===== Dataset excerpts =====
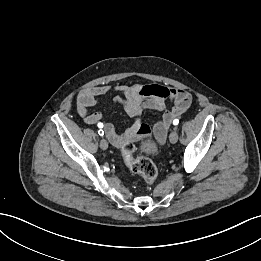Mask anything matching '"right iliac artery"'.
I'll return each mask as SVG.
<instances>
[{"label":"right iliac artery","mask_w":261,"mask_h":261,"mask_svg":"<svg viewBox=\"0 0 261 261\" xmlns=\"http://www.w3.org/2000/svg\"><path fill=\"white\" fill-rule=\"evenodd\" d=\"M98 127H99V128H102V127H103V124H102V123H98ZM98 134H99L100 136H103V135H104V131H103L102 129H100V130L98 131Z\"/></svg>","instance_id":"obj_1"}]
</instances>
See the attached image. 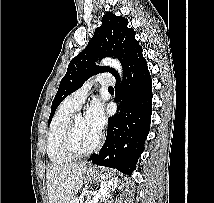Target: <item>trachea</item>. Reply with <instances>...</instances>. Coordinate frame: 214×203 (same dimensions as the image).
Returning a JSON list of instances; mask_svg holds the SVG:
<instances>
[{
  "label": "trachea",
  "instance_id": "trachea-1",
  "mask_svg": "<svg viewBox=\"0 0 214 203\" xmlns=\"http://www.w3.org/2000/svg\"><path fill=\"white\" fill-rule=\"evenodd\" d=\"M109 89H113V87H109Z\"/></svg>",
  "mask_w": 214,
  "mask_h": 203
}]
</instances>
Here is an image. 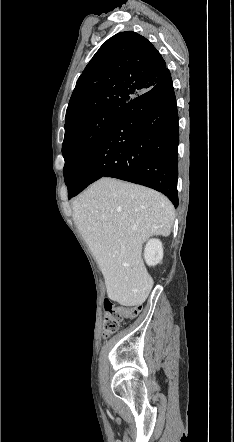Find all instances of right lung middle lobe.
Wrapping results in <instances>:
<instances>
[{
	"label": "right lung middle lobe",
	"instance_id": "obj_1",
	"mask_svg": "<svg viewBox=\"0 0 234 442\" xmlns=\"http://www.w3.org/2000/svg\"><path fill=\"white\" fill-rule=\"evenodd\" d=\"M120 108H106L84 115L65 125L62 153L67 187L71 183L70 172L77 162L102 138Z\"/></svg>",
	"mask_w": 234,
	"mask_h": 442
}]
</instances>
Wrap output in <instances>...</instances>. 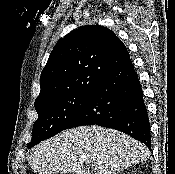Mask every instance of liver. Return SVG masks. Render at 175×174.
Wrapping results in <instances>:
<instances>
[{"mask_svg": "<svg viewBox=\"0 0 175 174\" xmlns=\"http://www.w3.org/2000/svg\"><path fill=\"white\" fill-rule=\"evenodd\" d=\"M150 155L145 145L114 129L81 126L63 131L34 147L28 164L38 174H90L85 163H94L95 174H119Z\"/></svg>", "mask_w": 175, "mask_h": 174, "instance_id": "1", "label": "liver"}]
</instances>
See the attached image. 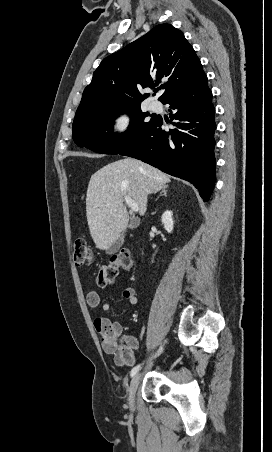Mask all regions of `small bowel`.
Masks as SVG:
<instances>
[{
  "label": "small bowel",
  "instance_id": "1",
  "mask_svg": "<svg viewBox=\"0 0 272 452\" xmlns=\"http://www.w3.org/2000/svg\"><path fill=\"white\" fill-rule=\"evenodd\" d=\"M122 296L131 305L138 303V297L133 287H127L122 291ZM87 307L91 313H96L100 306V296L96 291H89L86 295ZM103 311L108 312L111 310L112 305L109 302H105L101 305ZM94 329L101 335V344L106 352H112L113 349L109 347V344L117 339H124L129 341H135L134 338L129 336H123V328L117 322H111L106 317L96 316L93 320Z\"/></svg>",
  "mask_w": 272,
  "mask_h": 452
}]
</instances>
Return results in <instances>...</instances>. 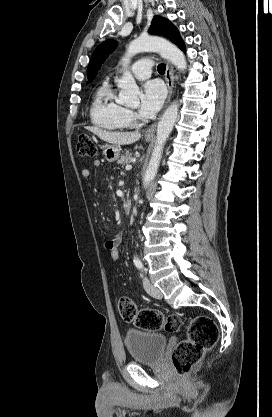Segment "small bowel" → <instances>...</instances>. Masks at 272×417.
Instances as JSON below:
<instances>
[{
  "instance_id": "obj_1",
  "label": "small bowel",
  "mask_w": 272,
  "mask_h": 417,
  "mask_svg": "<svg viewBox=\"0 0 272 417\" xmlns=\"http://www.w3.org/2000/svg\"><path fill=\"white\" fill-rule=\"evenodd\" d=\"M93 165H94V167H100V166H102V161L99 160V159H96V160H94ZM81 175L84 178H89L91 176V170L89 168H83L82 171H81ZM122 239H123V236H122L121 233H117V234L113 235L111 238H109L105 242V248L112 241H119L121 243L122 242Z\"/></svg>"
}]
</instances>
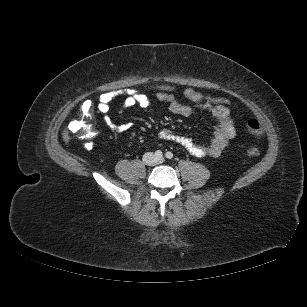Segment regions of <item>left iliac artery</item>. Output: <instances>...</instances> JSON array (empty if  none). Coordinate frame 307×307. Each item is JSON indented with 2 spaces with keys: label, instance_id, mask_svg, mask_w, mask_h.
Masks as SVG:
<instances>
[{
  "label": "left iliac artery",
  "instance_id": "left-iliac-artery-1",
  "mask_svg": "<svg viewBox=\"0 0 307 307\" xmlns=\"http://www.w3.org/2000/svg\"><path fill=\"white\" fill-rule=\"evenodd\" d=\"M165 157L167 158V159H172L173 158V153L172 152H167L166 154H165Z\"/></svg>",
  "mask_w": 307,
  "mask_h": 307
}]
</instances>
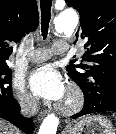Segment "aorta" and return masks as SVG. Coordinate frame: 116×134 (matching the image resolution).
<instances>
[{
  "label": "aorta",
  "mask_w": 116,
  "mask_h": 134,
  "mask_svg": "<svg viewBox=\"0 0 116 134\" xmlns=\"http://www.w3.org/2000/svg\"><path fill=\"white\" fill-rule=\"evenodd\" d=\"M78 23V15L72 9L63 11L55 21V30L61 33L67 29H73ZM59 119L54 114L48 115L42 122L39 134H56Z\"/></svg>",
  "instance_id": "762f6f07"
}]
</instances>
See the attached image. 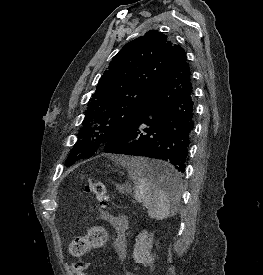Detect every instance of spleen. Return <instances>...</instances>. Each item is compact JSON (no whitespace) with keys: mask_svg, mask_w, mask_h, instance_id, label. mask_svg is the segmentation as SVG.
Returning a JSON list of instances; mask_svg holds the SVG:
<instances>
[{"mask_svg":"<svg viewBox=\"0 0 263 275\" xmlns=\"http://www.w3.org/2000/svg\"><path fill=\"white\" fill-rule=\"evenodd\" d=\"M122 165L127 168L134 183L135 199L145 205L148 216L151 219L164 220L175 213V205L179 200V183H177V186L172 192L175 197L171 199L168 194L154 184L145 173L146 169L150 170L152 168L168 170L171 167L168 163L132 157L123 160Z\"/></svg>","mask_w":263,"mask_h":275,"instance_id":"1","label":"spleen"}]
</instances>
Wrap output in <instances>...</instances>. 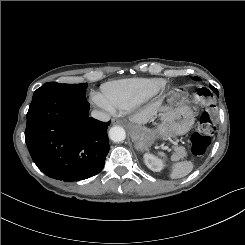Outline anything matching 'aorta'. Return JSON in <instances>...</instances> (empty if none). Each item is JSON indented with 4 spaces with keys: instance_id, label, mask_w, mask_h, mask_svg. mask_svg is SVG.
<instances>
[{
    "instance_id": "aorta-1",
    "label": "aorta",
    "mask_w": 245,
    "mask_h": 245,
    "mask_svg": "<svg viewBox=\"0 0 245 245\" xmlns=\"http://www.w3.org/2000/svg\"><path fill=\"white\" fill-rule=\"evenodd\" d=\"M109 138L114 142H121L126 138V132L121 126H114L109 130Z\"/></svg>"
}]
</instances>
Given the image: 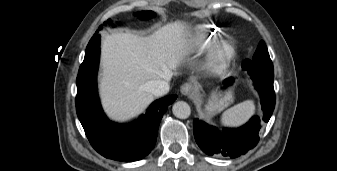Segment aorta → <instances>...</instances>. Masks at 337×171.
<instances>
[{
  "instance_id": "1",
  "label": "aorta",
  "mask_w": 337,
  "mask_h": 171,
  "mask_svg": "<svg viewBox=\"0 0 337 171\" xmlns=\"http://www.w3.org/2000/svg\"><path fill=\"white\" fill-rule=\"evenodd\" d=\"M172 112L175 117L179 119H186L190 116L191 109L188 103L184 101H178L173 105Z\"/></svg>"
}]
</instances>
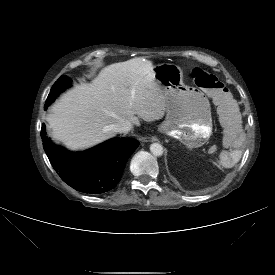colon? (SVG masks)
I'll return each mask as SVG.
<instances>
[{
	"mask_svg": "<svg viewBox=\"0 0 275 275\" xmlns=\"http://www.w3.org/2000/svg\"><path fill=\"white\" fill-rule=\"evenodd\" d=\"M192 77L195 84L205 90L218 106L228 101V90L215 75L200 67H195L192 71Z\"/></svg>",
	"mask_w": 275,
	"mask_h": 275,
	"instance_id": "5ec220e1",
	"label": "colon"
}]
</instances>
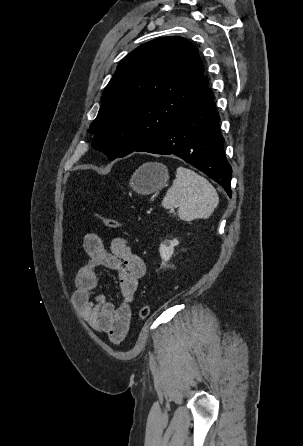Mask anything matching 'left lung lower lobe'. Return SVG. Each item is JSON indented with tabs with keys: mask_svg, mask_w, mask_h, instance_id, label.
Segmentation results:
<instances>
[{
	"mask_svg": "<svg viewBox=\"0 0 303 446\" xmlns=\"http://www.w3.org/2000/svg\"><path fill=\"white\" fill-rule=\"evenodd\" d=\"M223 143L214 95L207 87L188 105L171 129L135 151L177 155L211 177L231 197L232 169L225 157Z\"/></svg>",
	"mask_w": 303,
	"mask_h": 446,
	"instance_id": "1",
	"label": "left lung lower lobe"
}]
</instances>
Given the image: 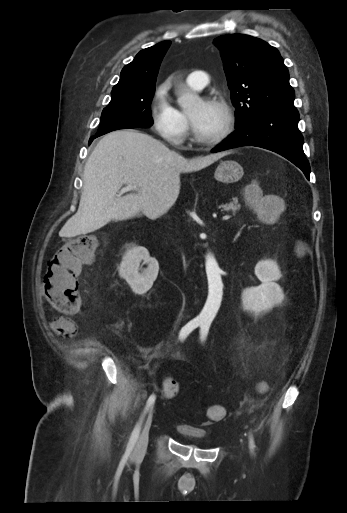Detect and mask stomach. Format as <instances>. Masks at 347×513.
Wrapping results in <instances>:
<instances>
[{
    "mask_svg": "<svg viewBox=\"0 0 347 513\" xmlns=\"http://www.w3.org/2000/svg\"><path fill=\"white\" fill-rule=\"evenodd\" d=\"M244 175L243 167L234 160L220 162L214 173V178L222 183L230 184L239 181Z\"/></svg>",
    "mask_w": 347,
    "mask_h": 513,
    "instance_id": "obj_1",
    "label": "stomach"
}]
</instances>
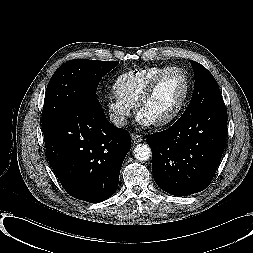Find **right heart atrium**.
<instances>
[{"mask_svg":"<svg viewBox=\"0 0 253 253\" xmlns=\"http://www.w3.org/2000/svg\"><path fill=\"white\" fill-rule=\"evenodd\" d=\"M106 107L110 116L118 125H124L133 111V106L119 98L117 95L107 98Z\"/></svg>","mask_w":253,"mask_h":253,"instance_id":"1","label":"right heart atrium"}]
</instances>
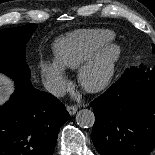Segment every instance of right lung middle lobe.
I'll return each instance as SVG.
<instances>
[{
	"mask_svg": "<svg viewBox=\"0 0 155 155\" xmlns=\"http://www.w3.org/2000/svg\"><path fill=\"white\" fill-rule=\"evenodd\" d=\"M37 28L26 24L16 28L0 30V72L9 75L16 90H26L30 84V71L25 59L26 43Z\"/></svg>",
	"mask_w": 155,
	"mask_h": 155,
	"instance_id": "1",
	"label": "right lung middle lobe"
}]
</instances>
=====
Could you return, word for word, every line from the line with "Segment every instance" through the last line of the listing above, both ends included, without any pictures?

• Written solution:
Segment every instance of right lung middle lobe.
I'll return each instance as SVG.
<instances>
[{
	"mask_svg": "<svg viewBox=\"0 0 155 155\" xmlns=\"http://www.w3.org/2000/svg\"><path fill=\"white\" fill-rule=\"evenodd\" d=\"M37 28L26 24L16 28L0 30V72L9 75L16 90H26L30 84V71L25 59L26 43Z\"/></svg>",
	"mask_w": 155,
	"mask_h": 155,
	"instance_id": "1",
	"label": "right lung middle lobe"
}]
</instances>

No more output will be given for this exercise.